* Virtio-IOMMU interrupt remapping design
@ 2025-06-15 18:47 Demi Marie Obenour
2025-06-16 13:20 ` Jason Gunthorpe
2025-06-17 19:46 ` Michael S. Tsirkin
0 siblings, 2 replies; 9+ messages in thread
From: Demi Marie Obenour @ 2025-06-15 18:47 UTC (permalink / raw)
To: Michael S. Tsirkin, Jason Wang, Xuan Zhuo, Eugenio Pérez,
Rafael J. Wysocki, Len Brown, Thomas Gleixner, Ingo Molnar,
Borislav Petkov, Dave Hansen, H. Peter Anvin, Joerg Roedel,
Will Deacon, Robin Murphy, Alyssa Ross
Cc: virtualization, linux-kernel, linux-acpi, iommu, x86,
Spectrum OS Development
[-- Attachment #1.1.1: Type: text/plain, Size: 1798 bytes --]
Virtio-IOMMU interrupt remapping turned out to be much harder than I
realized.

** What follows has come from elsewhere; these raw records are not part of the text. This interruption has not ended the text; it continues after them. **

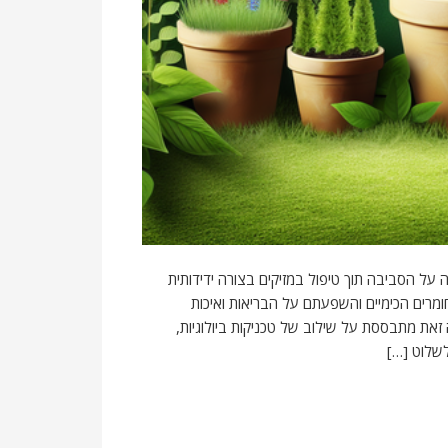
ל הסביבה תוך טיפול במזיקים בצורה ידידותית
ומרים הכימיים והשפעתם על הבריאות ואיכות
את מתבססת על שילוב של טכניקות ביולוגיות,
שלוט […]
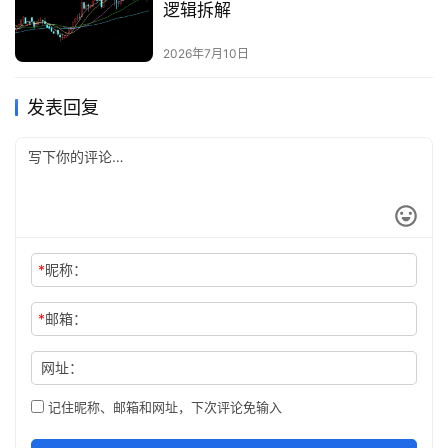
逻辑拆解
2026年7月10日
发表回复
*
昵称：
*
邮箱：
网址：
记住昵称、邮箱和网址，下次评论免输入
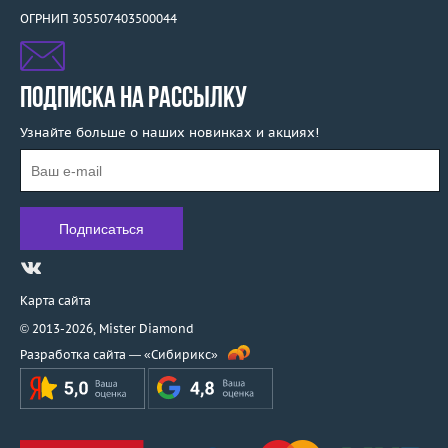
ОГРНИП 305507403500044
ПОДПИСКА НА РАССЫЛКУ
Узнайте больше о наших новинках и акциях!
Карта сайта
© 2013-2026,
Mister Diamond
Разработка сайта —
«Сибирикс»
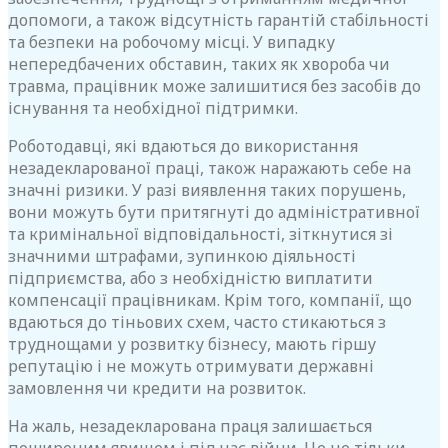
допомоги, а також відсутність гарантій стабільності
та безпеки на робочому місці. У випадку
непередбачених обставин, таких як хвороба чи
травма, працівник може залишитися без засобів до
існування та необхідної підтримки.
Роботодавці, які вдаються до використання
незадекларованої праці, також наражають себе на
значні ризики. У разі виявлення таких порушень,
вони можуть бути притягнуті до адміністративної
та кримінальної відповідальності, зіткнутися зі
значними штрафами, зупинкою діяльності
підприємства, або з необхідністю виплатити
компенсації працівникам. Крім того, компанії, що
вдаються до тіньових схем, часто стикаються з
труднощами у розвитку бізнесу, мають гіршу
репутацію і не можуть отримувати державні
замовлення чи кредити на розвиток.
На жаль, незадекларована праця залишається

The main problem is that interrupt remapping is set up
very early in boot. In fact, Linux calls the interrupt remapping probe
function from the APIC initialization code: x86_64_probe_apic ->
enable_IR_x2apic -> irq_remapping_prepare(). This is almost certainly
much before PCI has been initialized. Also, the order in which devices
will be initialized is not something Linux guarantees at all, which is a
problem because interrupt remapping must be initialized before drivers
start setting up interrupts. Otherwise, the interrupt remapping table
won't include entries for already-existing interrupts, and things will
either break badly, not get the benefit of interrupt remapping
security-wise, or both.
The reason I expect this doesn't cause problems for address translation
is that the IOMMU probably starts in bypass mode by default, meaning
that all DMA is permitted. If the IOMMU is only used by VFIO or
IOMMUFD, it will not be needed until userspace starts up, which is after
the IOMMU has been initialized. This isn't ideal, though, as it means
that kernel drivers operate without DMA protection.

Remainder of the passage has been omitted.